We all know the playbook because we've seen it before. I'm not saying it can't pass -- but only that there are lots and lots of interests (beyond the individual sugar producers for example) who get brought to bear on preventing even urgent, life saving reforms.

6. But here's the kicker for me. If we can't pass even obvious easy reforms -- like a true cost tax on cigarettes, sugar, pesticides etc. then what makes us think that we can pass meaningful reform that tries to achieve these same policy objectives by other means? If we don't have the votes to do it in the correct obvious way, what makes us think that a more complicated convoluted bill will enable us to achieve the same goals? Lobbyists have calculators too -- they can figure out whether the proposed bill will reach the stated objective or not and will respond accordingly. That's how bills that start out rational become irrational -- in trying to placate interest groups the original goal can get lost.

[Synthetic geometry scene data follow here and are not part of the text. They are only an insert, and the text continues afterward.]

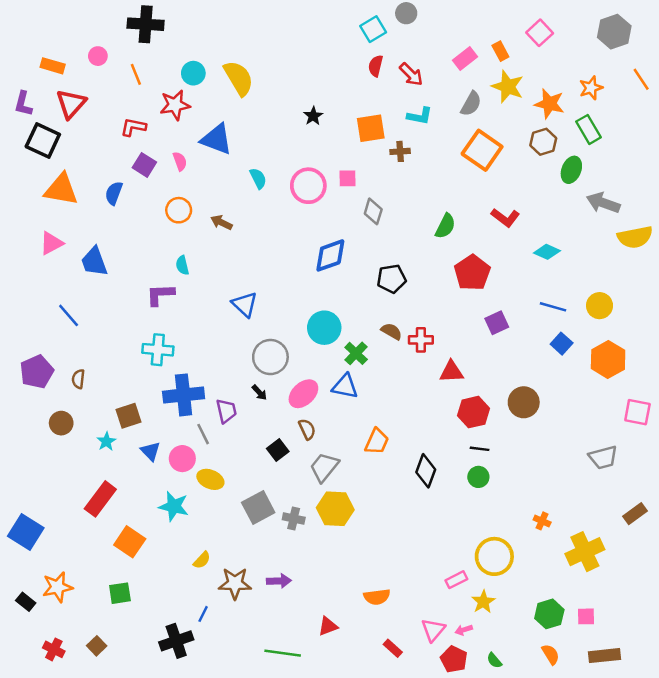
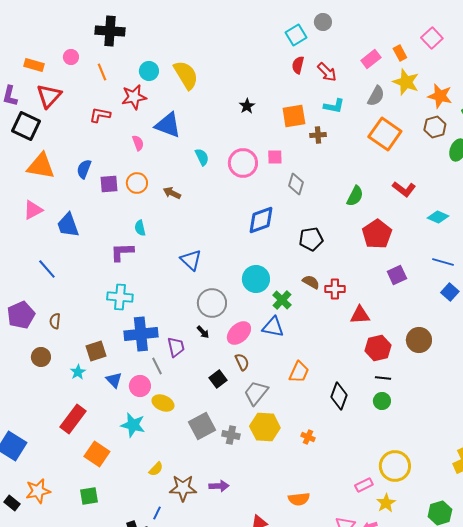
purple square: (144, 165) -> (109, 184), moved, turned -36
orange cross: (542, 521) -> (308, 437), moved

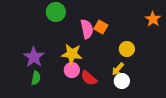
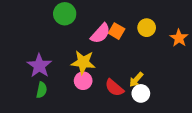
orange star: (153, 19) -> (179, 38), moved
pink semicircle: (87, 29) -> (100, 33), turned 54
yellow circle: (127, 49) -> (147, 28), moved
red semicircle: (89, 78) -> (114, 88), moved

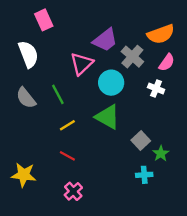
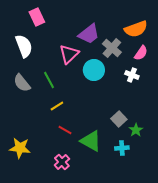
green triangle: (108, 117) -> (91, 141), moved
red line: (67, 156) -> (65, 130), moved

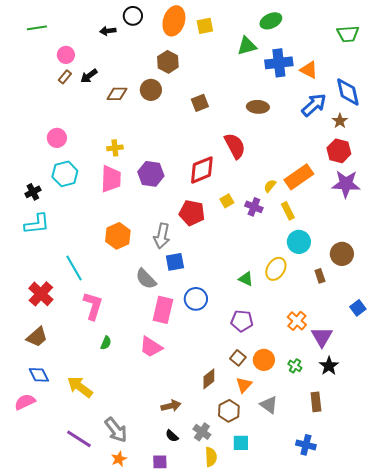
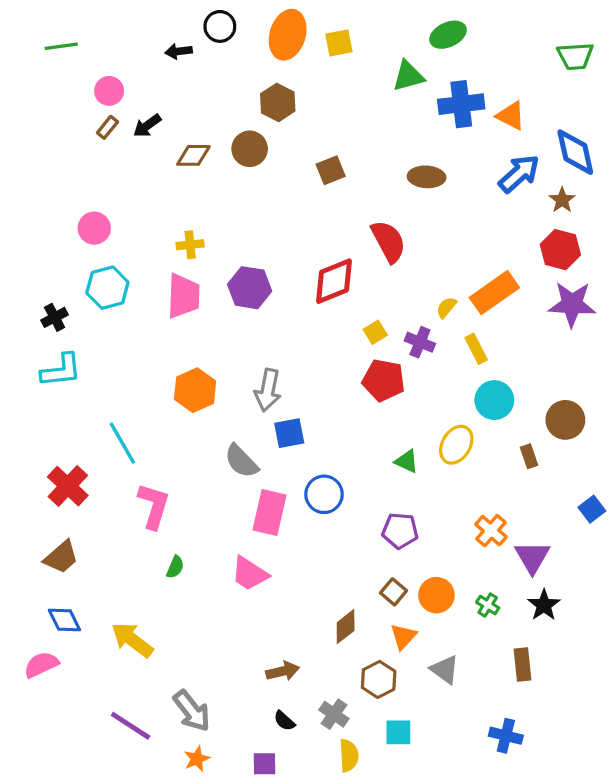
red pentagon: (192, 213) -> (384, 380), moved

7. So I don't know, I guess all of this leaves me feeling like, politically, if you're gonna take Geneva take Geneva. If we want to reduce global warming -- propose a carbon tax and force and up or down vote rather than producing a voluminous, nicely titled bill, about (maybe) regulating carbon (a bit). Because in making a bill more complicated -- we lose the momentum and moral upper hand in the debate. Let people know what they are voting on, keep it simple, and force the vote. If you have the votes great. If you don't -- let's not pass a bill that claims it will achieve goals that it likely will not actually be able to achieve (but will only make us feel as if we have done something grand when we haven't).

8. Which of course is what Congress actually does. Representatives and Senators are smart people -- if they had the votes for a simple bill they'd just pass it. But they don't -- so they try to cobble together 50% +1 -- picking off a vote here and there with incentives and compromises. But that suggests that our entire political system is deeply irrational from the outset. The invisible hand theory of markets suggests that together the interests of each individual party will meet our collective needs. But practically speaking, when it comes to legislation promoting a common good, placating the individual interests of effected parties is often at odds with the rational public policy interests of the nation as a whole.